With Fabian Cancellara missing from this year's UCI World Championships, the list of possible winners is suddenly a lot more open. One of those who should be in the running is David Millar, the Scot who beat Cancellara to win a time trial stage of the 2006 Vuelta a España.
Millar has a mixed history at the Worlds, with silver in 2001 behind Jan Ullrich the high point of his palmares. He actually stood on top of the podium in 2003, but was later disqualified following a confession of Erythropoietin (EPO) usage. Since his return to the sport in 2006 he has finished 15th and 18th in the Worlds, not a true reflection of his ability, but he hopes that things will be different this time round.
Millar showed good form at the Tour of Ireland, before heading to the Tour of Britain and focusing on specific preparation for this week's event. "Things have been hard but good since the Tour of Ireland," he said. "It's taken a strong shared belief from myself and JV [team director Jonathan Vaughers] to get to this point.
"After how I was feeling towards the end of the Tour and the few weeks after, it would have been easy to think riding well in the Worlds would be beyond me," he added. "I've just kept plugging away with this one goal in mind, and slowly but surely I've started to come around."
He's now satisfied that he is in strong shape. His confidence is rising and he is aiming for the top step of the podium. "In the last few days I consider it realistic to be racing for the win," he said. "I will be very pleased to be battling it out for that…I've not been in that position for many years. I hold this race close to my heart and would love to win it."

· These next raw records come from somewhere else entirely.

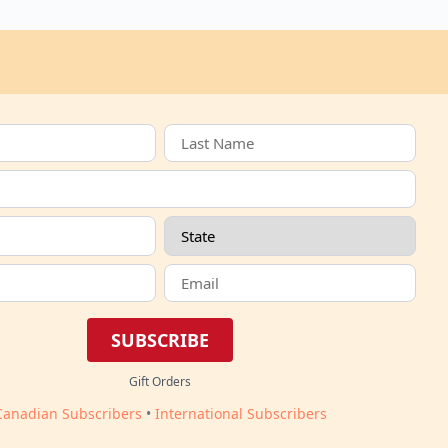
SUBSCRIBE
Gift Orders
Canadian Subscribers
•
International Subscribers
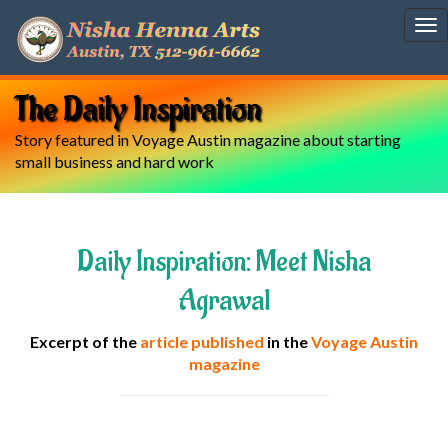
To
nav
The Daily Inspiration
Story featured in Voyage Austin magazine about starting
small business and hard work
Daily Inspiration: Meet Nisha
Agrawal
Excerpt of the
article published
in the
Voyage Austin
magazine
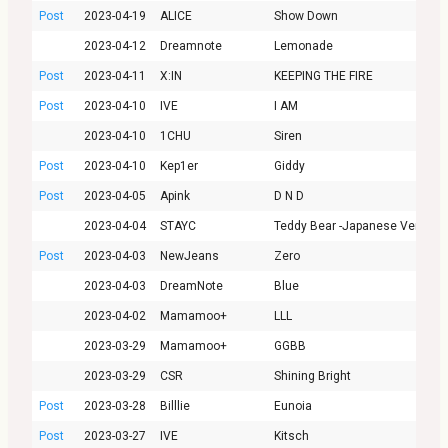
Post
2023-04-19
ALICE
Show Down
2023-04-12
Dreamnote
Lemonade
Post
2023-04-11
X:IN
KEEPING THE FIRE
Post
2023-04-10
IVE
I AM
2023-04-10
1CHU
Siren
Post
2023-04-10
Kep1er
Giddy
Post
2023-04-05
Apink
D N D
2023-04-04
STAYC
Teddy Bear -Japanese Ver.-
Post
2023-04-03
NewJeans
Zero
2023-04-03
DreamNote
Blue
2023-04-02
Mamamoo+
LLL
2023-03-29
Mamamoo+
GGBB
2023-03-29
CSR
Shining Bright
Post
2023-03-28
Billlie
Eunoia
Post
2023-03-27
IVE
Kitsch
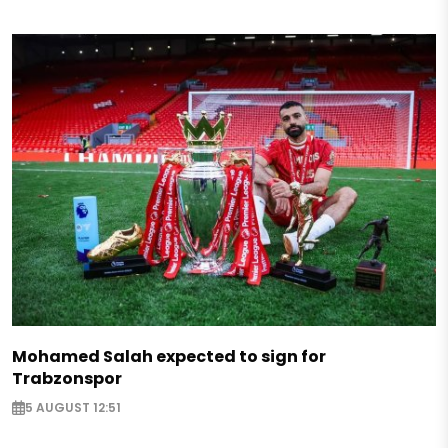
Mohamed Salah expected to sign for
Trabzonspor
5 AUGUST 12:51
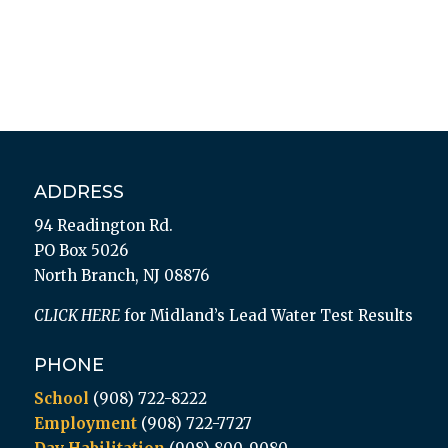
ADDRESS
94 Readington Rd.
PO Box 5026
North Branch, NJ 08876
CLICK HERE
for Midland’s Lead Water Test Results
PHONE
School
(908) 722-8222
Employment
(908) 722-7727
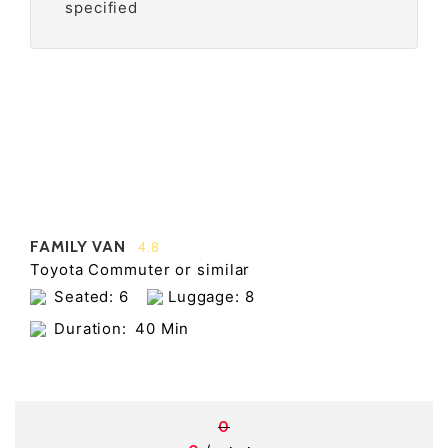
specified
FAMILY VAN
4.8
Toyota Commuter or similar
Seated: 6
Luggage: 8
Duration:
40 Min
0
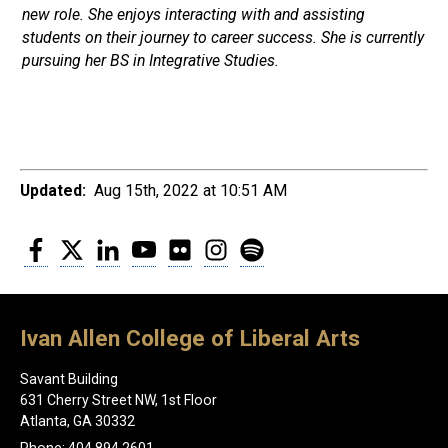
new role. She enjoys interacting with and assisting
students on their journey to career success. She is currently
pursuing her BS in Integrative Studies.
Updated:
Aug 15th, 2022 at 10:51 AM
Facebook
Twitter
LinkedIn
YouTube
Flickr
Instagram
Spotify
Ivan Allen College of Liberal Arts
Savant Building
631 Cherry Street NW, 1st Floor
Atlanta, GA 30332
Phone: 404.894.2601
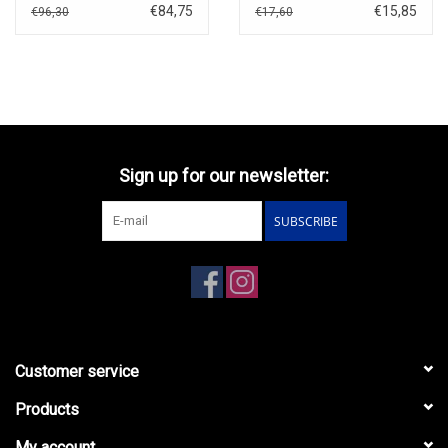
Forever(1971)English
€84,75
€15,85
€96,30
€17,60
blister
Sign up for our newsletter:
SUBSCRIBE
Customer service
Products
My account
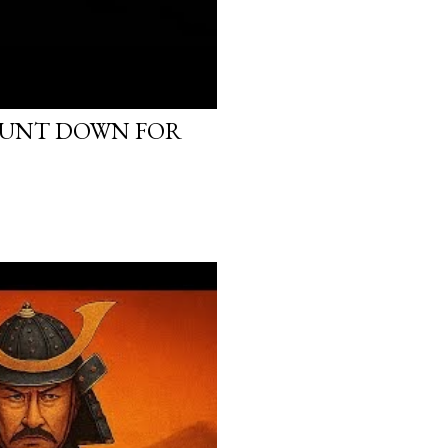
OUNT DOWN FOR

Millar showed good form at the start of the season, riding solidly in races such as the Tour of Qatar, and headed into the Giro d'Italia aiming to ride strongly. He went close to a stage victory but was foiled by a broken chain; after the end of that Grand Tour, he set about preparing for the Tour de France, his main goal of the year. He was third and fifth in time trials there; that said, an error in his training caused him to become very run down, and he has only recently recovered from that.
"I was a bit of 'man-down' after the Tour de France, the last two weeks of that race, and in the three weeks after that I was just terrible," he said at the end of August. "10 or 11 days ago, I could barely ride my bike. I have come round very quickly, which is great.